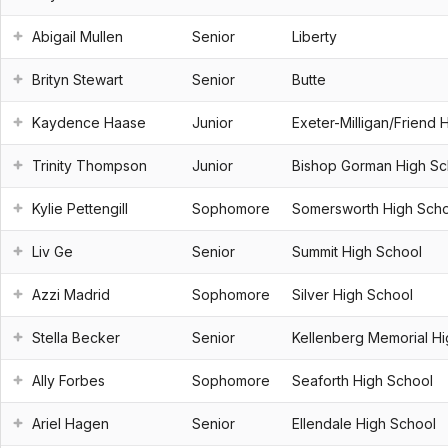
Abigail Mullen
Senior
Liberty
Brityn Stewart
Senior
Butte
Kaydence Haase
Junior
Exeter-Milligan/Friend 
Trinity Thompson
Junior
Bishop Gorman High Sc
Kylie Pettengill
Sophomore
Somersworth High Sch
Liv Ge
Senior
Summit High School
Azzi Madrid
Sophomore
Silver High School
Stella Becker
Senior
Kellenberg Memorial H
Ally Forbes
Sophomore
Seaforth High School
Ariel Hagen
Senior
Ellendale High School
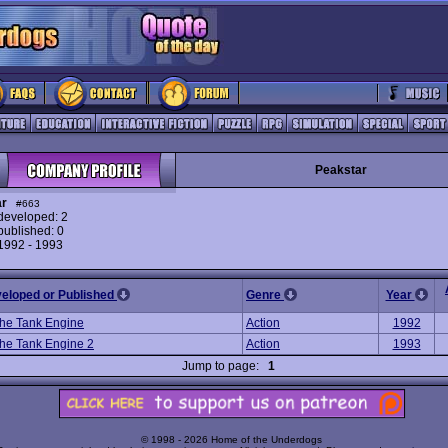
Peakstar
ar
#663
eveloped: 2
ublished: 0
 1992 - 1993
veloped or Published
Genre
Year
he Tank Engine
Action
1992
he Tank Engine 2
Action
1993
Jump to page:
1
© 1998 - 2026 Home of the Underdogs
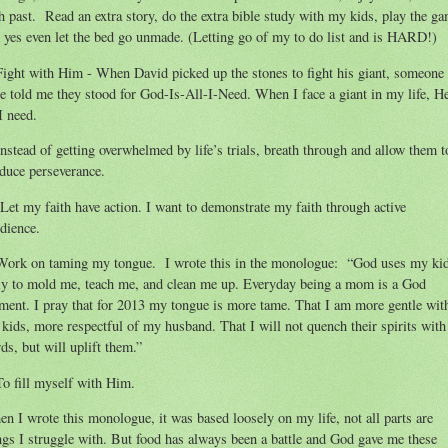
h past. Read an extra story, do the extra bible study with my kids, play the ga
 yes even let the bed go unmade. (Letting go of my to do list and is HARD!)
Fight with Him - When David picked up the stones to fight his giant, someone
e told me they stood for God-Is-All-I-Need. When I face a giant in my life, He
 I need.
Instead of getting overwhelmed by life’s trials, breath through and allow them t
duce perseverance.
Let my faith have action. I want to demonstrate my faith through active
dience.
Work on taming my tongue. I wrote this in the monologue: “God uses my ki
ly to mold me, teach me, and clean me up. Everyday being a mom is a God
ent. I pray that for 2013 my tongue is more tame. That I am more gentle wit
kids, more respectful of my husband. That I will not quench their spirits wit
ds, but will uplift them.”
To fill myself with Him.
n I wrote this monologue, it was based loosely on my life, not all parts are
ngs I struggle with. But food has always been a battle and God gave me these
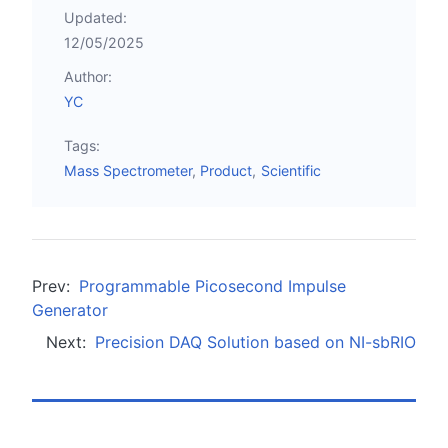
Updated:
12/05/2025
Author:
YC
Tags:
Mass Spectrometer
Product
Scientific
Prev:
Programmable Picosecond Impulse
Generator
Next:
Precision DAQ Solution based on NI-sbRIO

···

| Try it |
What's needed here is an exact repeat of all the records above, pictures excluded.

| Solution |
Abigail Mullen
Senior
Liberty
Brityn Stewart
Senior
Butte
Kaydence Haase
Junior
Exeter-Milligan/Friend 
Trinity Thompson
Junior
Bishop Gorman High Sc
Kylie Pettengill
Sophomore
Somersworth High Sch
Liv Ge
Senior
Summit High School
Azzi Madrid
Sophomore
Silver High School
Stella Becker
Senior
Kellenberg Memorial H
Ally Forbes
Sophomore
Seaforth High School
Ariel Hagen
Senior
Ellendale High School
Peakstar
ar
#663
eveloped: 2
ublished: 0
 1992 - 1993
veloped or Published
Genre
Year
he Tank Engine
Action
1992
he Tank Engine 2
Action
1993
Jump to page:
1
© 1998 - 2026 Home of the Underdogs
h past. Read an extra story, do the extra bible study with my kids, play the ga
 yes even let the bed go unmade. (Letting go of my to do list and is HARD!)
Fight with Him - When David picked up the stones to fight his giant, someone
e told me they stood for God-Is-All-I-Need. When I face a giant in my life, He
 I need.
Instead of getting overwhelmed by life’s trials, breath through and allow them t
duce perseverance.
Let my faith have action. I want to demonstrate my faith through active
dience.
Work on taming my tongue. I wrote this in the monologue: “God uses my ki
ly to mold me, teach me, and clean me up. Everyday being a mom is a God
ent. I pray that for 2013 my tongue is more tame. That I am more gentle wit
kids, more respectful of my husband. That I will not quench their spirits wit
ds, but will uplift them.”
To fill myself with Him.
n I wrote this monologue, it was based loosely on my life, not all parts are
ngs I struggle with. But food has always been a battle and God gave me these
Updated:
12/05/2025
Author:
YC
Tags:
Mass Spectrometer
Product
Scientific
Prev:
Programmable Picosecond Impulse
Generator
Next:
Precision DAQ Solution based on NI-sbRIO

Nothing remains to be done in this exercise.